* [Entries provided]
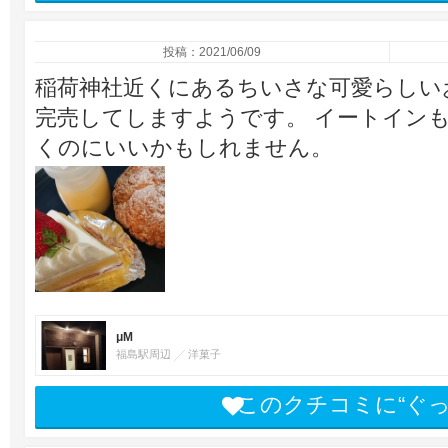
投稿：2021/06/09
稲荷神社近くにあるちいさな可愛らしい
完売してしますようです。 イートイン
くのにいいかもしれません。
μM
福島駅周辺
洋菓子
このクチコミに“ぐ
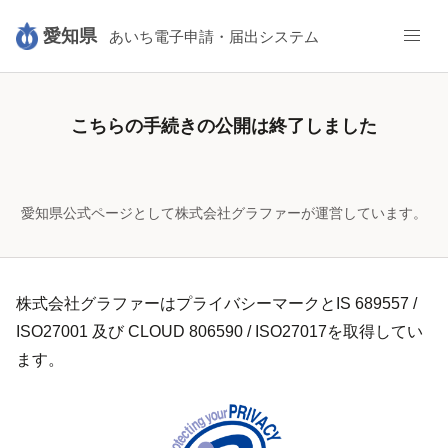
愛知県
あいち電子申請・届出システム
こちらの手続きの公開は終了しました
愛知県公式ページとして株式会社グラファーが運営しています。
株式会社グラファーはプライバシーマークとIS 689557 /
ISO27001 及び CLOUD 806590 / ISO27017を取得してい
ます。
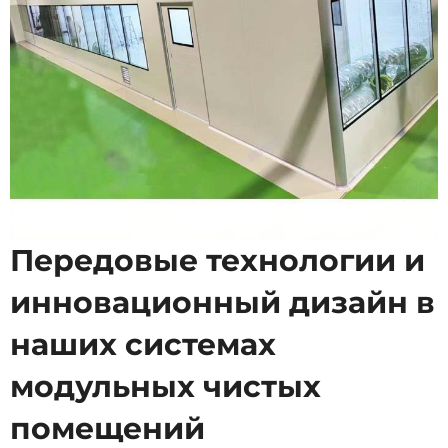
Передовые технологии и
инновационный дизайн в
наших системах
модульных чистых
помещений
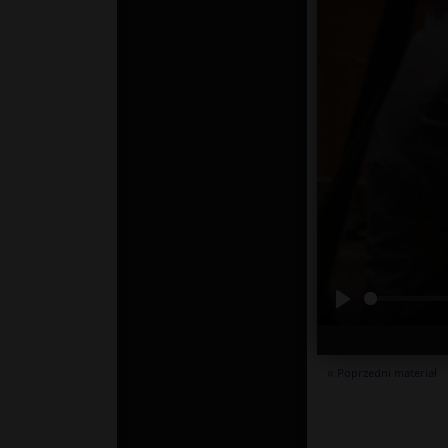
« Poprzedni materiał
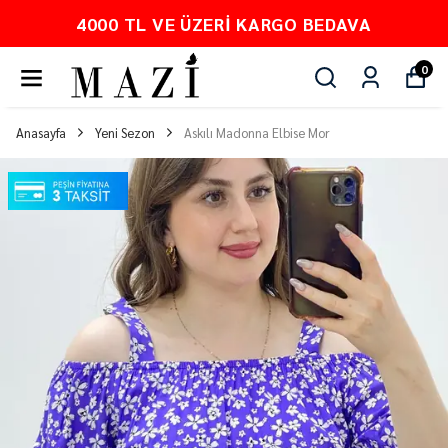
4000 TL VE ÜZERI KARGO BEDAVA
0
Anasayfa
Yeni Sezon
Askılı Madonna Elbise Mor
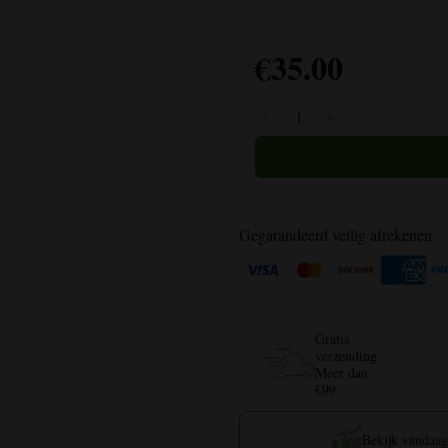
€
35.00
Amnesia Haze Autoflower hoeve
Gegarandeerd veilig afrekenen
Gratis
verzending
Meer dan
€99
Bekijk vandaag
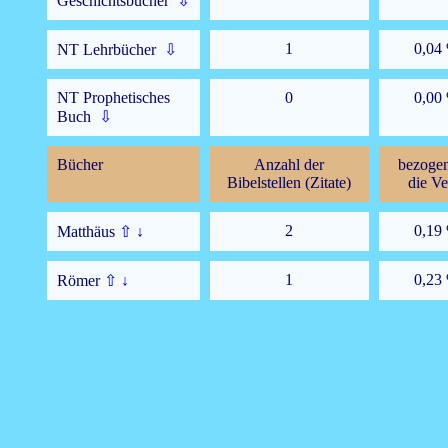
Geschichtsbücher
⇩
1
0,04
NT Lehrbücher
⇩
NT Prophetisches
0
0,00
Buch
⇩
Bücher
Anzahl der
bezogen
Bibelstellen (Zitate)
die Ve
2
0,19
Matthäus
⇧
↓
1
0,23
Römer
⇧
↓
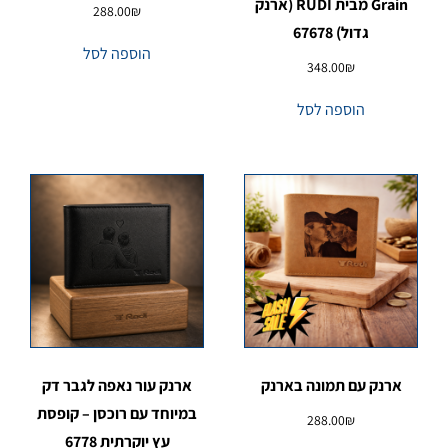
Grain מבית RUDI (ארנק
288.00
₪
גדול) 67678
הוספה לסל
348.00
₪
הוספה לסל
ארנק עם תמונה בארנק
ארנק עור נאפה לגבר דק
במיוחד עם רוכסן – קופסת
288.00
₪
עץ יוקרתית 6778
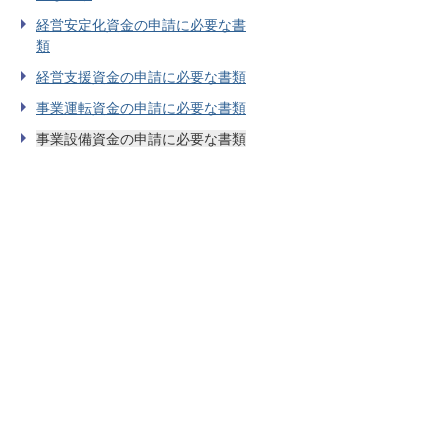
経営安定化資金の申請に必要な書
類
経営支援資金の申請に必要な書類
事業運転資金の申請に必要な書類
事業設備資金の申請に必要な書類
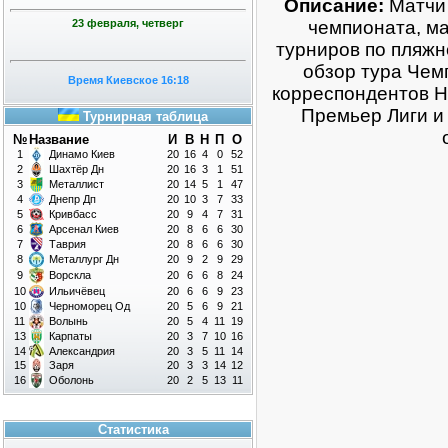
Описание:
Матчи 
23 февраля, четверг
чемпионата, ма
турниров по пляжн
обзор тура Чем
Время Киевское 16:18
корреспондентов Н
Премьер Лиги и 
Турнирная таблица
№
Название
И
В
Н
П
О
1
Динамо Киев
20
16
4
0
52
2
Шахтёр Дн
20
16
3
1
51
3
Металлист
20
14
5
1
47
4
Днепр Дп
20
10
3
7
33
5
Кривбасс
20
9
4
7
31
6
Арсенал Киев
20
8
6
6
30
7
Таврия
20
8
6
6
30
8
Металлург Дн
20
9
2
9
29
9
Ворскла
20
6
6
8
24
10
Ильичёвец
20
6
6
9
23
10
Черноморец Од
20
5
6
9
21
11
Волынь
20
5
4
11
19
13
Карпаты
20
3
7
10
16
14
Александрия
20
3
5
11
14
15
Заря
20
3
3
14
12
16
Оболонь
20
2
5
13
11
Статистика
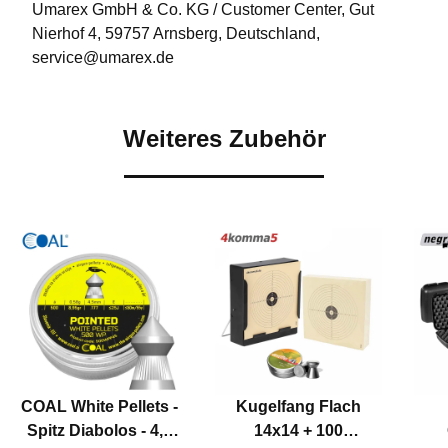
Umarex GmbH & Co. KG / Customer Center, Gut
Nierhof 4, 59757 Arnsberg, Deutschland,
service@umarex.de
Weiteres Zubehör
COAL White Pellets -
Kugelfang Flach
Spitz Diabolos - 4,5
14x14 + 100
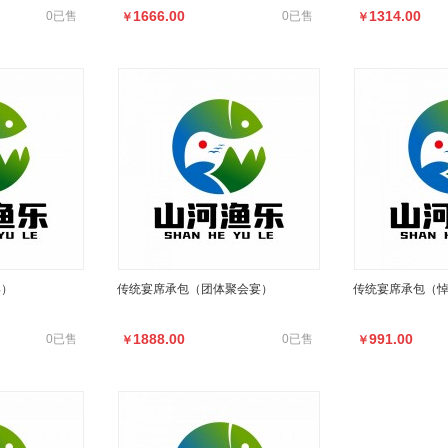
1666.00
1314.00
0已售
0已售
￥
￥
宴）
传统宴席承包（团体聚会宴）
传统宴席承包（
1888.00
991.00
0已售
0已售
￥
￥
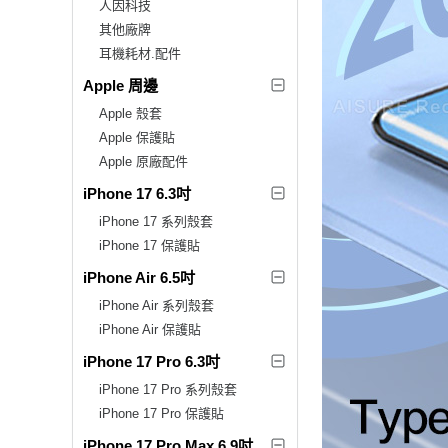
人因科技
其他廠牌
耳機耗材.配件
Apple 周邊
Apple 殼套
Apple 保護貼
Apple 原廠配件
iPhone 17 6.3吋
iPhone 17 系列殼套
iPhone 17 保護貼
iPhone Air 6.5吋
iPhone Air 系列殼套
iPhone Air 保護貼
iPhone 17 Pro 6.3吋
iPhone 17 Pro 系列殼套
iPhone 17 Pro 保護貼
iPhone 17 Pro Max 6.9吋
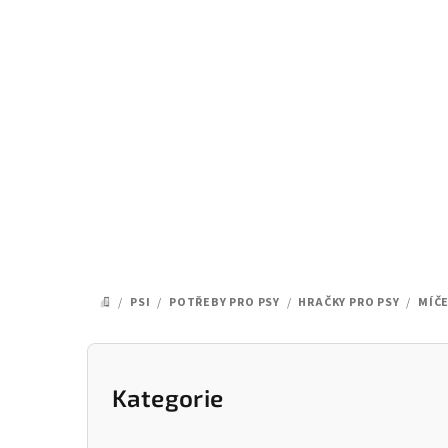
Přejít
na
obsah
/
PSI
/
POTŘEBY PRO PSY
/
HRAČKY PRO PSY
/
MÍČE
DOMŮ
P
o
Kategorie
Přeskočit
kategorie
s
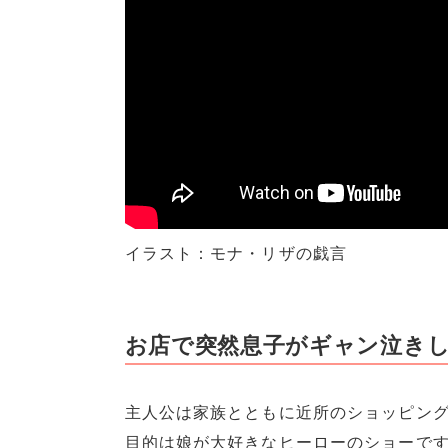
イラスト：モナ・リザの戯言
お店で突然息子がギャン泣き
主人公は家族とともに近所のショッピン
目的は娘が大好きなヒーローのショーで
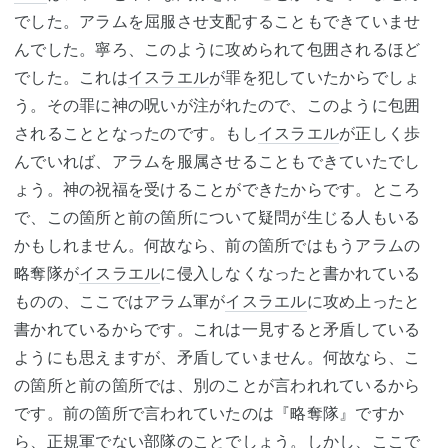
でした。アラムを屈服させ支配することもできていませ
んでした。寧ろ、このように攻められて包囲されるほど
でした。これは
イスラエル
が罪を犯していたからでしょ
う。その罪に神の呪いが注がれたので、このように包囲
されることとなったのです。もし
イスラエル
が正しく歩
んでいれば、アラムを服属させることもできていたでし
ょう。神の祝福を受けることができたからです。ところ
で、この箇所と前の箇所について疑問が生じる人もいる
かもしれません。何故なら、前の箇所ではもうアラムの
略奪隊が
イスラエル
に侵入しなくなったと書かれている
ものの、ここではアラム軍が
イスラエル
に攻め上ったと
書かれているからです。これは一見すると矛盾している
ようにも思えますが、矛盾していません。何故なら、こ
の箇所と前の箇所では、別のことが言われれているから
です。前の箇所で言われていたのは『略奪隊』ですか
ら、正規軍でない部隊のことでしょう。しかし、ここで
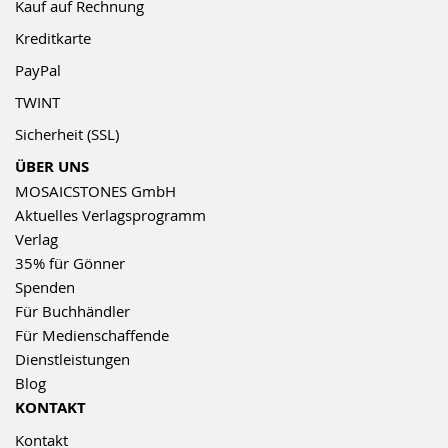
Kauf auf Rechnung
Kreditkarte
PayPal
TWINT
Sicherheit (SSL)
ÜBER UNS
MOSAICSTONES GmbH
Aktuelles Verlagsprogramm
Verlag
35% für Gönner
Spenden
Für Buchhändler
Für Medienschaffende
Dienstleistungen
Blog
KONTAKT
Kontakt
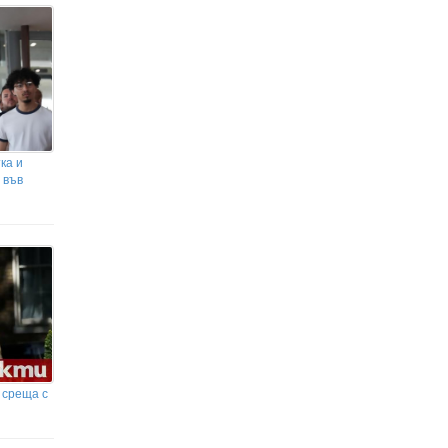
ка и
 във
 среща с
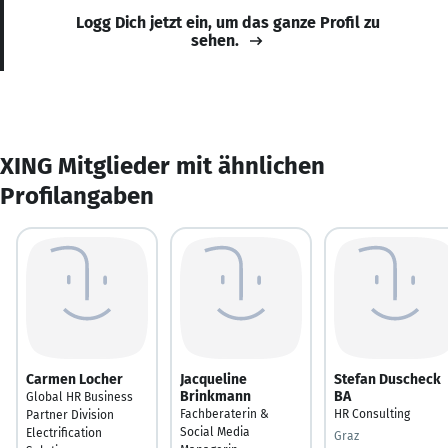
Logg Dich jetzt ein, um das ganze Profil zu
sehen.
XING Mitglieder mit ähnlichen
Profilangaben
Carmen Locher
Jacqueline
Stefan Duscheck
Brinkmann
BA
Global HR Business
Fachberaterin &
HR Consulting
Partner Division
Social Media
Electrification
Graz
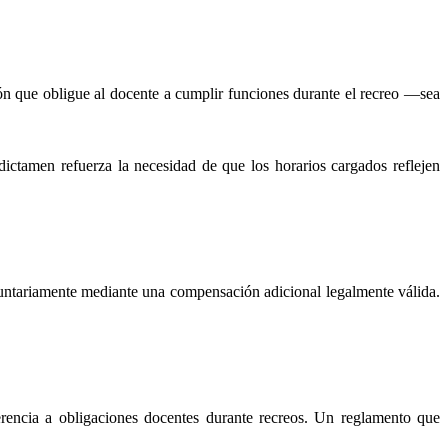
ión que obligue al docente a cumplir funciones durante el recreo —sea
ictamen refuerza la necesidad de que los horarios cargados reflejen
luntariamente mediante una compensación adicional legalmente válida.
erencia a obligaciones docentes durante recreos. Un reglamento que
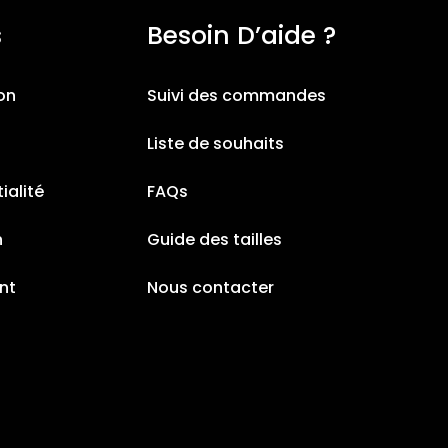
s
Besoin D’aide ?
ion
Suivi des commandes
Liste de souhaits
ialité
FAQs
n
Guide des tailles
nt
Nous contacter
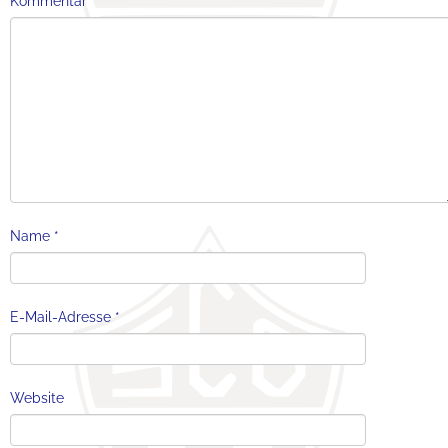
Kommentar
*
Name
*
E-Mail-Adresse
*
Website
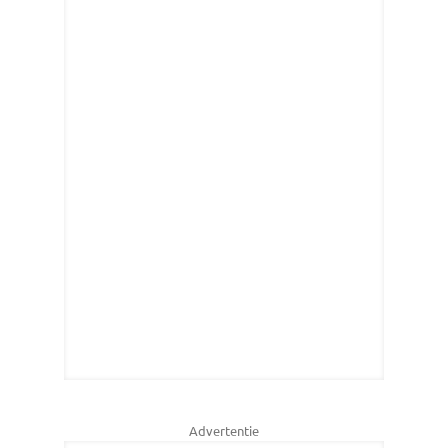
Advertentie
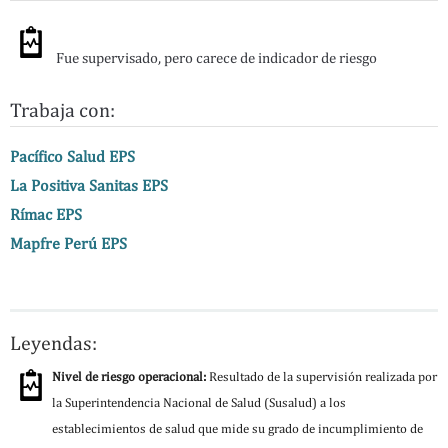
Fue supervisado, pero carece de indicador de riesgo
Trabaja con:
Pacífico Salud EPS
La Positiva Sanitas EPS
Rímac EPS
Mapfre Perú EPS
Leyendas:
Nivel de riesgo operacional:
Resultado de la supervisión realizada por
la Superintendencia Nacional de Salud (Susalud) a los
establecimientos de salud que mide su grado de incumplimiento de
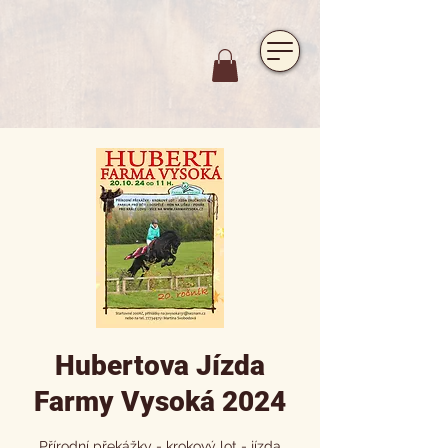
https://www.hotelfarmavysoka.cz/festival-2023
Hubertova Jízda
Farmy Vysoká 2024
Přírodní překážky - krokový lot - jízda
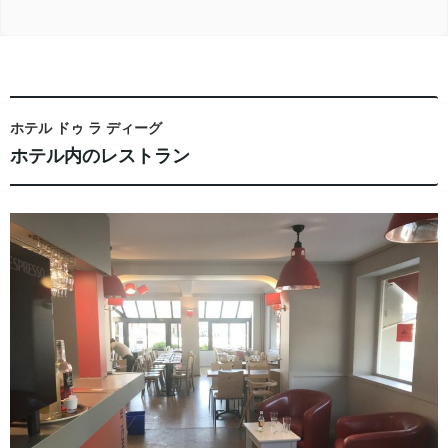
ホテル ドゥ ラ ディーグ
ホテル内のレストラン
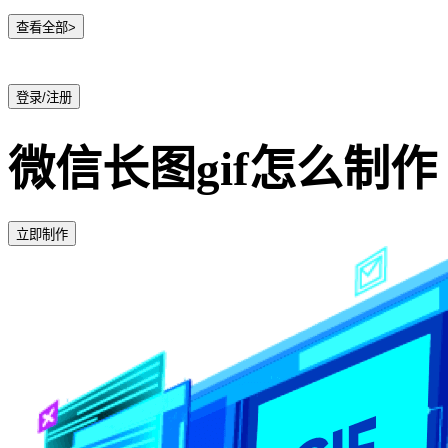
查看全部>
登录/注册
微信长图gif怎么制作
立即制作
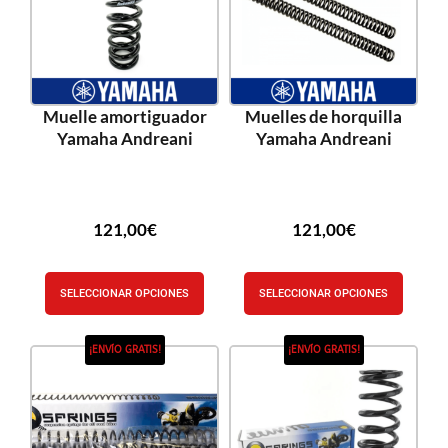
Muelle amortiguador
Muelles de horquilla
Yamaha Andreani
Yamaha Andreani
121,00
€
121,00
€
SELECCIONAR OPCIONES
SELECCIONAR OPCIONES
¡ENVÍO GRATIS!
¡ENVÍO GRATIS!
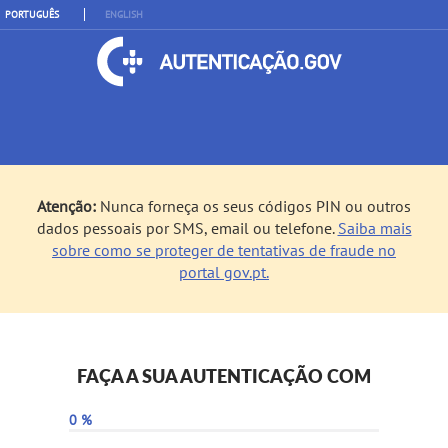
PORTUGUÊS
ENGLISH
Atenção:
Nunca forneça os seus códigos PIN ou outros
dados pessoais por SMS, email ou telefone.
Saiba mais
sobre como se proteger de tentativas de fraude no
portal gov.pt.
FAÇA A SUA AUTENTICAÇÃO COM
0 %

* [Work order]
Find and copy every line in the entries above where the string "durante" occurs.

* [Expected output]
ión que obligue al docente a cumplir funciones durante el recreo —sea
erencia a obligaciones docentes durante recreos. Un reglamento que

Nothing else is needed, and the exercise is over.